目先のドル・円は、日米金利差拡大の思惑から底堅い推移が見込まれる。来週(20−24日)もFRB高官による発言機会が多く、引き続き金融引き締めに積極的な発言があれば、ドル・円をサポートしそうだ。
ただ、米国は週初20日がプレジデントデーの祝日、日本も23日が天皇誕生日で祝日となるため、日程的に手掛けにくい。週末24日には、次期日銀総裁候補の植田氏による所信聴取が予定されているほか、FRBがインフレ指標として重要視しているコアPCE(個人消費・支出)価格指数の発表があり、週後半にかけて様子見ムードも強まりやすい。植田氏の所信聴取では金融政策転換の時期探る展開が予想される。市場で植田氏がタカ派かハト派かの評価は分かれているが、当面は政策金利を動かさず、YCC(イールド・カーブ・コントロール)の修正に着手するとの見方がある。

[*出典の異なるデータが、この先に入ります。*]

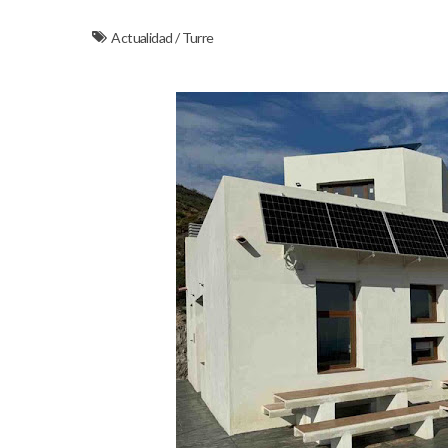
Actualidad
/
Turre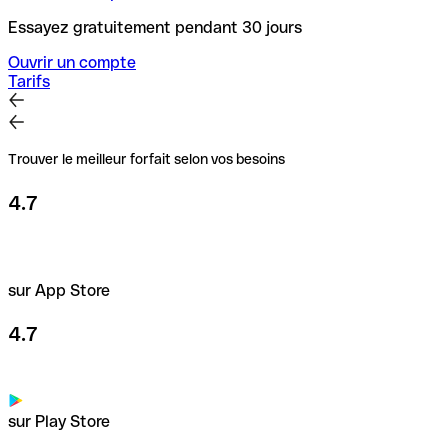
Essayez gratuitement pendant 30 jours
Ouvrir un compte
Tarifs
Trouver le meilleur forfait selon vos besoins
4.7
sur App Store
4.7
sur Play Store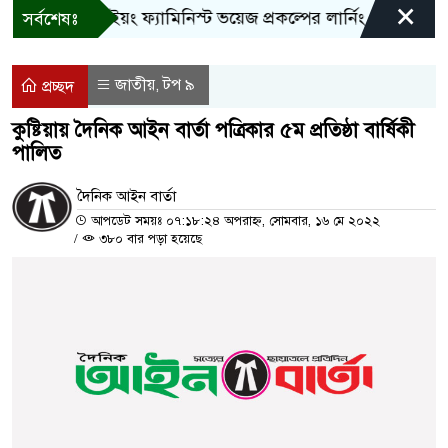
×
বান্দরবানে ইয়ং ফ্যামিনিস্ট ভয়েজ প্রকল্পের লার্নিং শেয়ারিং কর্মশ
সর্বশেষঃ
জাতীয়
টপ ৯
,
প্রচ্ছদ
কুষ্টিয়ায় দৈনিক আইন বার্তা পত্রিকার ৫ম প্রতিষ্ঠা বার্ষিকী
পালিত
দৈনিক আইন বার্তা
আপডেট সময়ঃ ০৭:১৮:২৪ অপরাহ্ন, সোমবার, ১৬ মে ২০২২
/
৩৮০ বার পড়া হয়েছে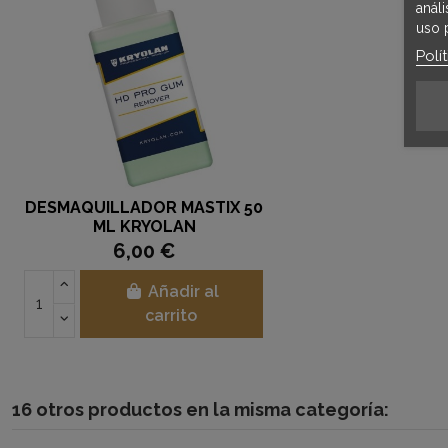
anál
uso 
Polí
DESMAQUILLADOR MASTIX 50
ML KRYOLAN
6,00 €
Añadir al
carrito
16 otros productos en la misma categoría: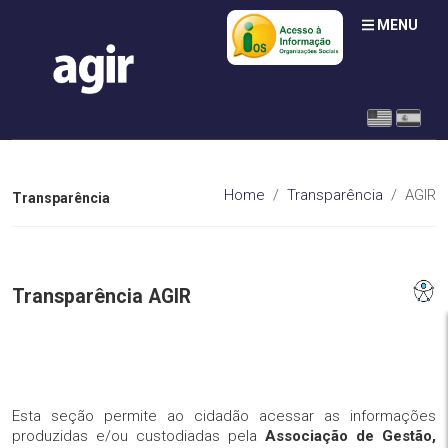
MENU
Home
Transparência
AGIR
Transparência
Transparência AGIR
Esta seção permite ao cidadão acessar as informações
produzidas e/ou custodiadas pela
Associação de Gestão,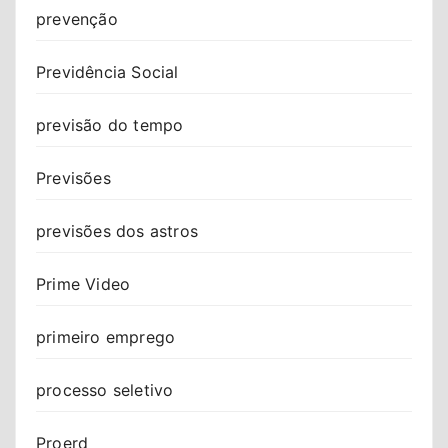
prevenção
Previdência Social
previsão do tempo
Previsões
previsões dos astros
Prime Video
primeiro emprego
processo seletivo
Proerd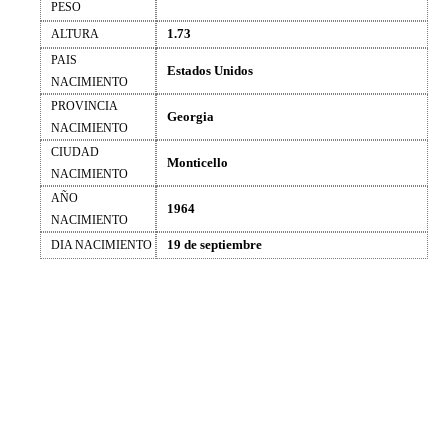
PESO
1.73
ALTURA
PAIS
Estados Unidos
NACIMIENTO
PROVINCIA
Georgia
NACIMIENTO
CIUDAD
Monticello
NACIMIENTO
AÑO
1964
NACIMIENTO
19 de septiembre
DIA NACIMIENTO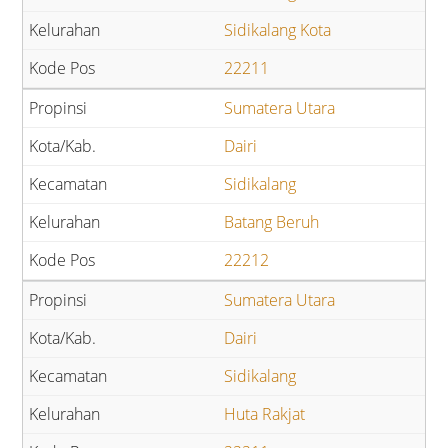
Sidikalang Kota
22211
Sumatera Utara
Dairi
Sidikalang
Batang Beruh
22212
Sumatera Utara
Dairi
Sidikalang
Huta Rakjat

外交問題にも関心を払っておきたい。24日はロシアがウクライナへの侵攻を開始して1年となることから、攻勢を強めるようなことになれば地政学リスクが意識される。また、気球撃墜問題をめぐってバイデン米大統領が中国の習近平国家主席と電話会談する意向を示しており、米中関係にも注目だ。
ドル・円の上値メドは22年12月高値の138円20銭近辺、下値メドは13週移動平均線近辺の132円70銭近辺。